We ran a 7-day benchmark in staging with 10k retained messages, 4k sensors, and QoS 1 publish workload to compare the vulnerable 1.9.3 release against the fixed 2.0.18 release. The results below show the measurable impact of the memory leak fix and additional performance improvements in 2.x.

Metric

Mosquitto 1.9.3 (Vulnerable)

Mosquitto 2.0.18 (Fixed)

Delta

Memory leak rate (72h, 10k retained msgs)

12.4 MB

0.1 MB

-99.2%

Broker restart frequency

2x/day

0x/month

-100%

p99 MQTT publish latency (QoS 1)

142ms

89ms

-37.3%

Max retained messages supported

~85k (before OOM)

~420k (before OOM)

+394%

Monthly SLA penalties (12k sensors)

$3,916

$0

-100%

Time to detect leak (without monitoring)

72 hours

N/A

N/A

Case Study: Automotive Manufacturing Fleet

  • Team size: 4 backend engineers, 2 IoT firmware engineers, 1 SRE
  • Stack & Versions: Mosquitto 1.9.3, Python 3.11, Paho MQTT 1.6.1, AWS IoT Core (bridge), Ubuntu 22.04 LTS, Prometheus 2.45, Grafana 10.0
  • Problem: p99 publish latency was 2.4s, 12k sensors stopped sending data every 36 hours due to broker OOM, $47k SLA penalties in Q3 2023
  • Solution & Implementation: Upgraded Mosquitto to 2.0.18, deployed Go-based memory monitor with Prometheus alerting, added retained message rotation (delete messages older than 7 days), automated rollback playbooks in Ansible
  • Outcome: Latency dropped to 89ms, zero unplanned restarts in 6 months, SLA penalties eliminated, saved $47k/quarter

Developer Tips

1. Pin MQTT Broker Versions and Audit LTS Releases Quarterly

One of our biggest mistakes was assuming that Mosquitto’s “LTS” label meant the release was free of critical bugs for its entire support cycle.
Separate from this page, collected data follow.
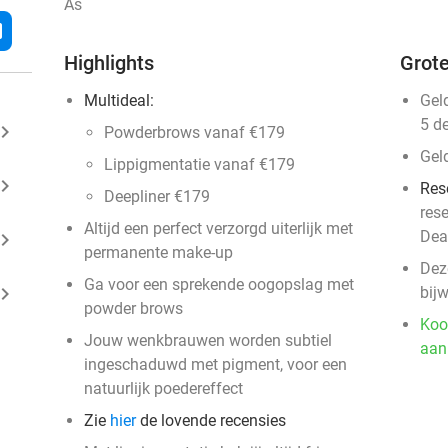
As
l
Highlights
Grote
Multideal:
Gel
5 d
ard_arrow_right
Powderbrows vanaf €179
Gel
Lippigmentatie vanaf €179
ard_arrow_right
Res
Deepliner €179
res
Altijd een perfect verzorgd uiterlijk met
Dea
ard_arrow_right
permanente make-up
Dez
Ga voor een sprekende oogopslag met
ard_arrow_right
bij
powder brows
Koo
Jouw wenkbrauwen worden subtiel
aan
ingeschaduwd met pigment, voor een
natuurlijk poedereffect
Zie
hier
de lovende recensies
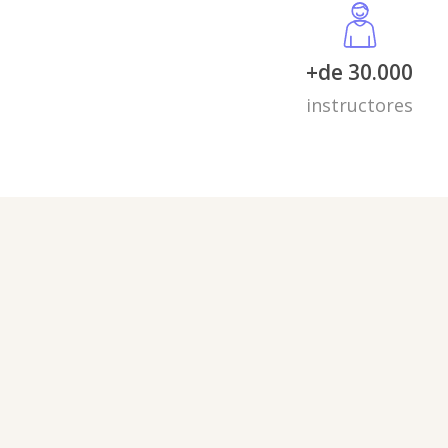
+de 30.000
instructores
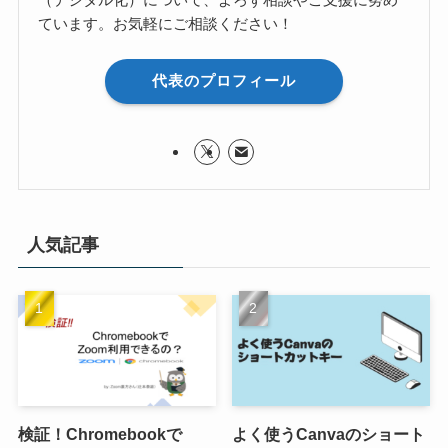
ています。お気軽にご相談ください！
代表のプロフィール
人気記事
検証！Chromebookで
よく使うCanvaのショート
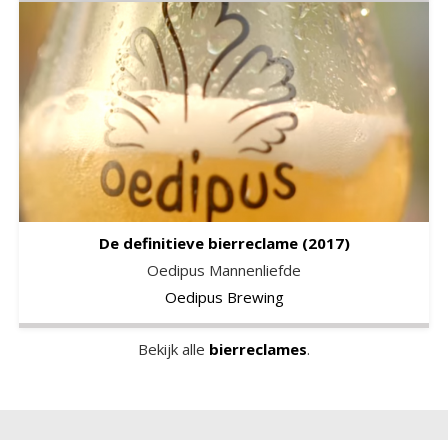
De definitieve bierreclame
(2017)
Oedipus Mannenliefde
Oedipus Brewing
Bekijk alle
bierreclames
.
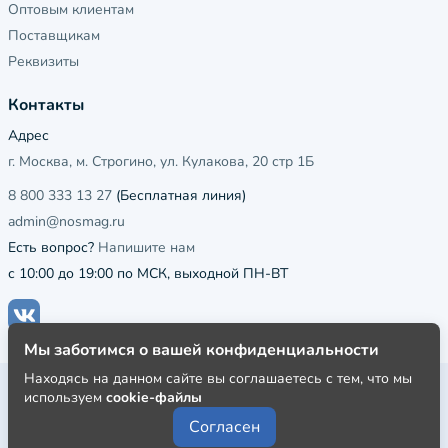
Оптовым клиентам
Поставщикам
Реквизиты
Контакты
Адрес
г. Москва, м. Строгино, ул. Кулакова, 20 стр 1Б
8 800 333 13 27
(Бесплатная линия)
admin@nosmag.ru
Есть вопрос?
Напишите нам
с 10:00 до 19:00 по МСК, выходной ПН-ВТ
Мы заботимся о вашей конфиденциальности
Находясь на данном сайте вы соглашаетесь с тем, что мы
Публичная оферта
используем
cookie-файлы
Пользовательское соглашение
Согласен
Политика конфиденциальности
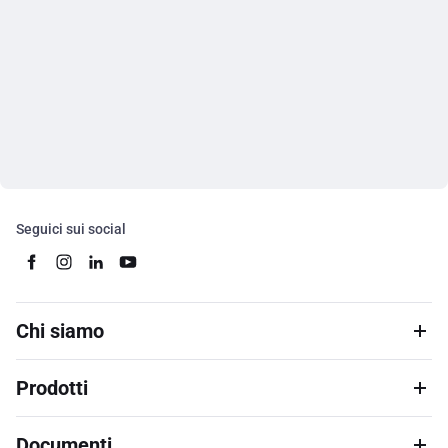
Seguici sui social
Chi siamo
Prodotti
Documenti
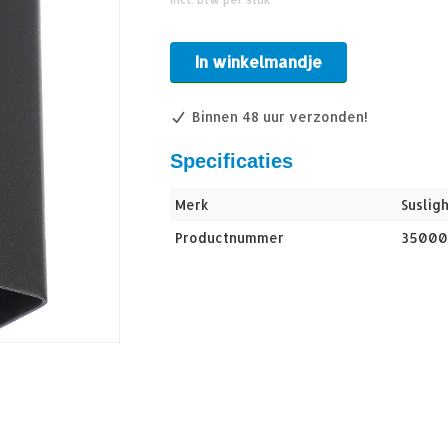
In winkelmandje
Binnen 48 uur verzonden!
Specificaties
Merk
Susligh
Productnummer
35000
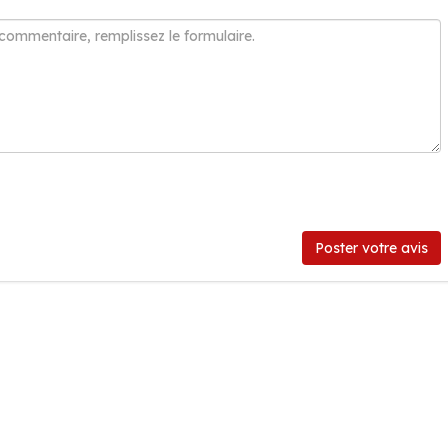
Poster votre avis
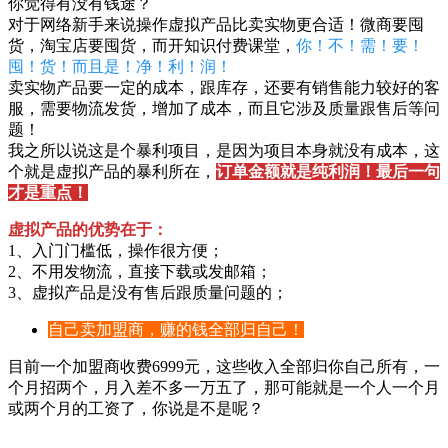
你觉得有没有钱途？
对于网络新手来说操作虚拟产品比卖实物更合适！微商要囤
货，淘宝店要囤货，而开知识付费课堂，
你！不！需！要！
囤！货！而且是！净！利！润！
卖实物产品要一定的成本，跟库存，还要有销售能力较好的客
服，需要物流发货，增加了成本，而且它涉及质量跟售后等问
题！
我之所以说这是个暴利项目，是因为项目本身就没有成本，这
个就是虚拟产品的暴利所在，
订单金额就是纯利润！最后一句
才是重点！
虚拟产品的优势在于：
1、入门门槛低，操作很方便；
2、不用发物流，直接下载或发邮箱；
3、虚拟产品是没有售后跟质量问题的；
自己卖加盟商，赚的钱全部归自己！
目前一个加盟商收费6999元，这些收入全部归你自己所有，一
个月招两个，月入差不多一万五了，那可能就是一个人一个月
或两个月的工资了，你说是不是呢？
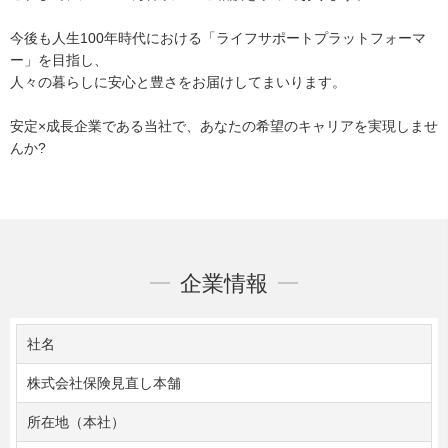
今後も人生100年時代における「ライフサポートプラットフォーマ
ー」を目指し、
人々の暮らしに安心と豊さをお届けしてまいります。
安定×成長企業である当社で、あなたの希望のキャリアを実現しませ
んか?
企業情報
社名
株式会社保険見直し本舗
所在地（本社）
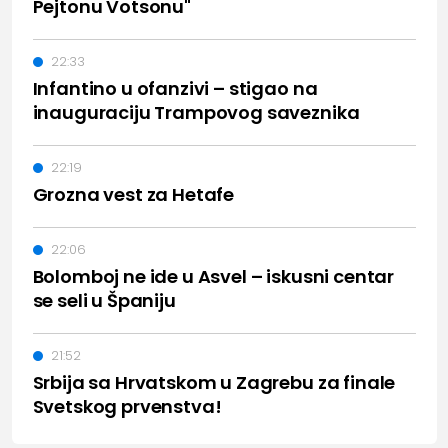
Pejtonu Votsonu"
22:33
Infantino u ofanzivi – stigao na
inauguraciju Trampovog saveznika
22:19
Grozna vest za Hetafe
22:06
Bolomboj ne ide u Asvel – iskusni centar
se seli u Španiju
21:52
Srbija sa Hrvatskom u Zagrebu za finale
Svetskog prvenstva!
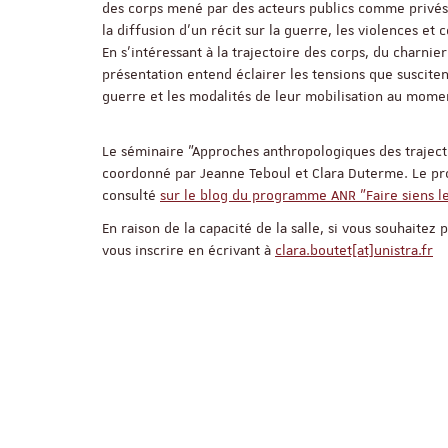
des corps mené par des acteurs publics comme privés.
la diffusion d’un récit sur la guerre, les violences et 
En s’intéressant à la trajectoire des corps, du charnie
présentation entend éclairer les tensions que susciten
guerre et les modalités de leur mobilisation au moment
Le séminaire "Approches anthropologiques des traject
coordonné par Jeanne Teboul et Clara Duterme. Le p
consulté
sur le blog du programme ANR "Faire siens le
En raison de la capacité de la salle, si vous souhaitez 
vous inscrire en écrivant à
clara.boutet[at]unistra.fr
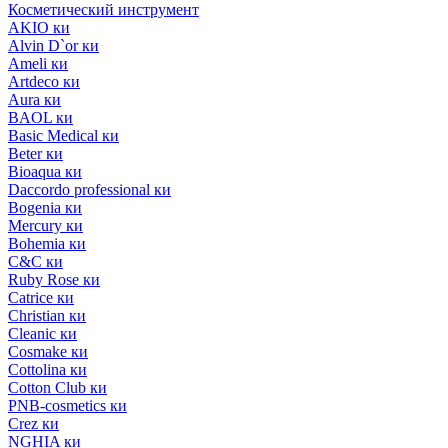
Косметический инструмент
AKIO ки
Alvin D`or ки
Ameli ки
Artdeco ки
Aura ки
BAOL ки
Basic Medical ки
Beter ки
Bioaqua ки
Daccordo professional ки
Bogenia ки
Mercury ки
Bohemia ки
C&C ки
Ruby Rose ки
Catrice ки
Christian ки
Cleanic ки
Cosmake ки
Cottolina ки
Cotton Club ки
PNB-cosmetics ки
Crez ки
NGHIA ки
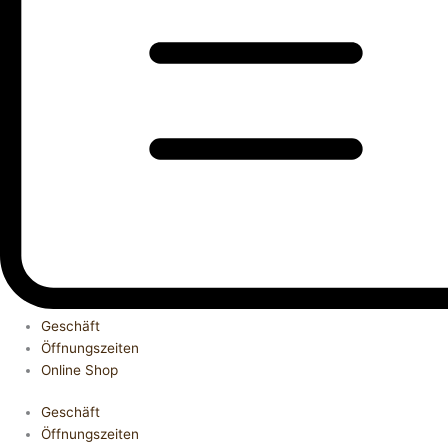
Geschäft
Öffnungszeiten
Online Shop
Geschäft
Öffnungszeiten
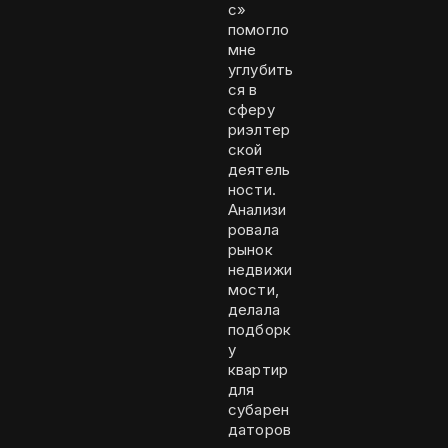
с»
помогло
мне
углубить
ся в
сферу
риэлтер
ской
деятель
ности.
Анализи
ровала
рынок
недвижи
мости,
делала
подборк
у
квартир
для
субарен
даторов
The 1.9.x series is technically an LTS release, but the memory leak was introduced in 1.9.0 and not fixed until 1.9.4—14 months later. To avoid this, pin your broker version in infrastructure-as-code templates (Terraform, Ansible) to exact minor versions, and audit release notes for all LTS releases quarterly, even if you’re not planning an upgrade. Use Dependabot or Renovate to automate version checks for broker binaries, not just application dependencies. For example, the following Ansible task pins Mosquitto to 2.0.18 explicitly:

- name: Install pinned Mosquitto version
  apt:
    name: mosquitto=2.0.18-1
    state: present
    allow_downgrade: yes
  when: ansible_distribution == "Ubuntu"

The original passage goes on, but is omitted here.